Country diary: tapering spires rise from the common spotted-orchids

Country diary: tapering spires rise from the common spotted-orchids

Allendale, Northumberland: I made a small meadow, allowing existing grasses and dormant wildflowers to grow

For years they grew in a single slab of turf, a fragment of a friend’s lawn, given to me in a box. Three common spotted-orchids, Dactylorhiza fuchsii, flowering each summer in their temporary sward until I moved house and could set them free. Making use of poor soil in a rubble-filled corner, I made a small meadow, allowing existing grasses and dormant wildflowers to grow. I added cowslips, ragged robin, bird’s-foot trefoil – and released the orchids.
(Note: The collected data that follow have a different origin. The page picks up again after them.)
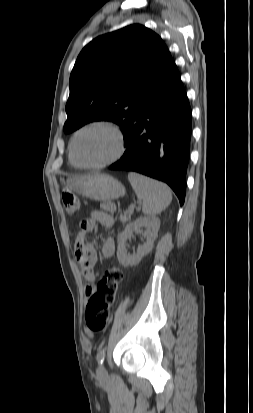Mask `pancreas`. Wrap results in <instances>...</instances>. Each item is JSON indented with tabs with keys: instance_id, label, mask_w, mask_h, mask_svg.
<instances>
[{
	"instance_id": "obj_1",
	"label": "pancreas",
	"mask_w": 253,
	"mask_h": 413,
	"mask_svg": "<svg viewBox=\"0 0 253 413\" xmlns=\"http://www.w3.org/2000/svg\"><path fill=\"white\" fill-rule=\"evenodd\" d=\"M132 213H133V210L131 208H129L126 212H124L123 214L120 215V221L122 223L127 222Z\"/></svg>"
}]
</instances>
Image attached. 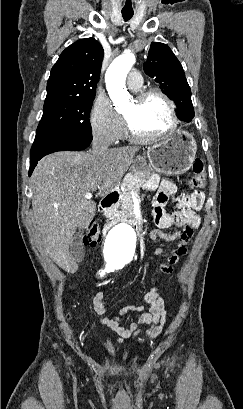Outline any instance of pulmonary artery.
<instances>
[{"label": "pulmonary artery", "instance_id": "1", "mask_svg": "<svg viewBox=\"0 0 243 409\" xmlns=\"http://www.w3.org/2000/svg\"><path fill=\"white\" fill-rule=\"evenodd\" d=\"M142 75L138 71H131L127 77L128 87L132 90H137L142 86Z\"/></svg>", "mask_w": 243, "mask_h": 409}]
</instances>
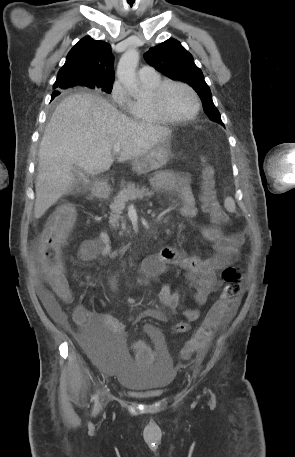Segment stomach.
<instances>
[{
    "instance_id": "1",
    "label": "stomach",
    "mask_w": 295,
    "mask_h": 457,
    "mask_svg": "<svg viewBox=\"0 0 295 457\" xmlns=\"http://www.w3.org/2000/svg\"><path fill=\"white\" fill-rule=\"evenodd\" d=\"M173 156L170 137L143 155L134 158L132 160V167L136 173L145 174L164 166ZM100 186L106 187V184L96 185V189L98 190Z\"/></svg>"
}]
</instances>
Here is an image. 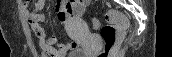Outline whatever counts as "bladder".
<instances>
[{"instance_id":"obj_1","label":"bladder","mask_w":172,"mask_h":57,"mask_svg":"<svg viewBox=\"0 0 172 57\" xmlns=\"http://www.w3.org/2000/svg\"><path fill=\"white\" fill-rule=\"evenodd\" d=\"M69 57H85L84 55H82L81 53H76V54H72Z\"/></svg>"}]
</instances>
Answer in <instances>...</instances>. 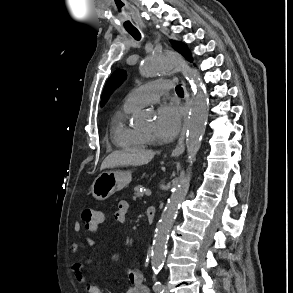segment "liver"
<instances>
[{"label": "liver", "instance_id": "obj_1", "mask_svg": "<svg viewBox=\"0 0 293 293\" xmlns=\"http://www.w3.org/2000/svg\"><path fill=\"white\" fill-rule=\"evenodd\" d=\"M155 153L151 150L138 152L115 151L108 155L101 164V170L106 168H115L119 166H141L149 163Z\"/></svg>", "mask_w": 293, "mask_h": 293}]
</instances>
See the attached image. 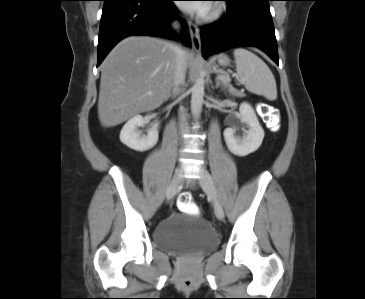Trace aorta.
I'll use <instances>...</instances> for the list:
<instances>
[{
    "label": "aorta",
    "instance_id": "aorta-1",
    "mask_svg": "<svg viewBox=\"0 0 365 299\" xmlns=\"http://www.w3.org/2000/svg\"><path fill=\"white\" fill-rule=\"evenodd\" d=\"M205 71H200L193 87L191 96V110L195 118H198L201 113L203 96H204V86H205Z\"/></svg>",
    "mask_w": 365,
    "mask_h": 299
}]
</instances>
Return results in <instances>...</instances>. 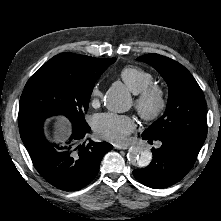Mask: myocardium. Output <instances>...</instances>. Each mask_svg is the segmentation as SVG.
<instances>
[{"mask_svg":"<svg viewBox=\"0 0 221 221\" xmlns=\"http://www.w3.org/2000/svg\"><path fill=\"white\" fill-rule=\"evenodd\" d=\"M134 107L143 120H158L167 107V98L164 89L159 85L150 84L136 94Z\"/></svg>","mask_w":221,"mask_h":221,"instance_id":"myocardium-1","label":"myocardium"}]
</instances>
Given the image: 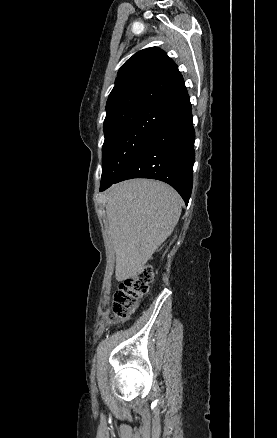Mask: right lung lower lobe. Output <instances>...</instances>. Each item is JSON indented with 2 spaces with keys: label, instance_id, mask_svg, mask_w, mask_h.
Returning a JSON list of instances; mask_svg holds the SVG:
<instances>
[{
  "label": "right lung lower lobe",
  "instance_id": "obj_1",
  "mask_svg": "<svg viewBox=\"0 0 277 438\" xmlns=\"http://www.w3.org/2000/svg\"><path fill=\"white\" fill-rule=\"evenodd\" d=\"M195 132L188 95L172 104L141 149L118 177L100 191L132 178H151L170 184L188 204L193 185Z\"/></svg>",
  "mask_w": 277,
  "mask_h": 438
}]
</instances>
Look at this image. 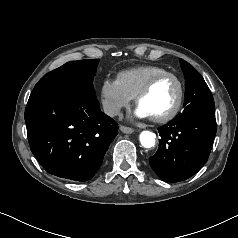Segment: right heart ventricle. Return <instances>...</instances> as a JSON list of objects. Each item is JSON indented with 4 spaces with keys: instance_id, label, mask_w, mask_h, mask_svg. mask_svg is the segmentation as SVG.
Instances as JSON below:
<instances>
[{
    "instance_id": "right-heart-ventricle-1",
    "label": "right heart ventricle",
    "mask_w": 238,
    "mask_h": 238,
    "mask_svg": "<svg viewBox=\"0 0 238 238\" xmlns=\"http://www.w3.org/2000/svg\"><path fill=\"white\" fill-rule=\"evenodd\" d=\"M166 72V69L156 65H141L121 71L117 81L124 92L134 98L143 85L154 75Z\"/></svg>"
}]
</instances>
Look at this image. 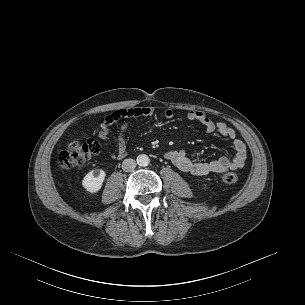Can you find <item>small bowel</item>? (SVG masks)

Giving the meadow its annual late summer cut, I worked carefully around them, so they stood on their own; they mature later than other plants. Now they judder in an autumn wind that will blow and distribute their dust-fine seeds. Rust-coloured pods, still joined at base and top, have split open down their length like miniature bamboo lanterns. As the wind passes through them, the spore-like seeds are released. These may settle where I raked up the cut grass, scratching bare places for hay rattle seed to meet the soil. Or they may surprise me somewhere, like the plant I found flowering this spring among lawn chamomile on the far side of the garden.